Everything in the entries below must be reproduced exactly, except the images.

Material for this exercise section start

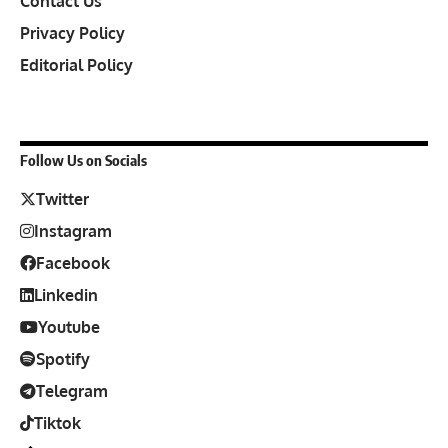
Contact Us
Privacy Policy
Editorial Policy
Follow Us on Socials
Twitter
Instagram
Facebook
Linkedin
Youtube
Spotify
Telegram
Tiktok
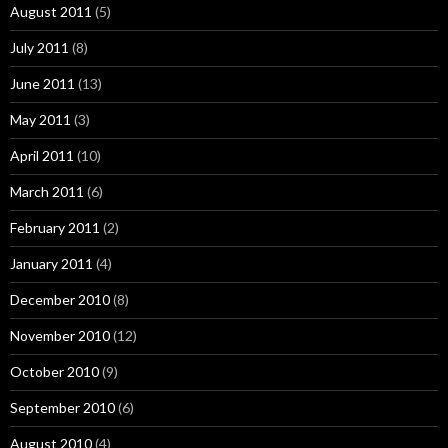
August 2011
(5)
July 2011
(8)
June 2011
(13)
May 2011
(3)
April 2011
(10)
March 2011
(6)
February 2011
(2)
January 2011
(4)
December 2010
(8)
November 2010
(12)
October 2010
(9)
September 2010
(6)
August 2010
(4)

Material for this exercise section end

■ Output for this exercise
Contact Us
Privacy Policy
Editorial Policy
Follow Us on Socials
Twitter
Instagram
Facebook
Linkedin
Youtube
Spotify
Telegram
Tiktok
August 2011
(5)
July 2011
(8)
June 2011
(13)
May 2011
(3)
April 2011
(10)
March 2011
(6)
February 2011
(2)
January 2011
(4)
December 2010
(8)
November 2010
(12)
October 2010
(9)
September 2010
(6)
August 2010
(4)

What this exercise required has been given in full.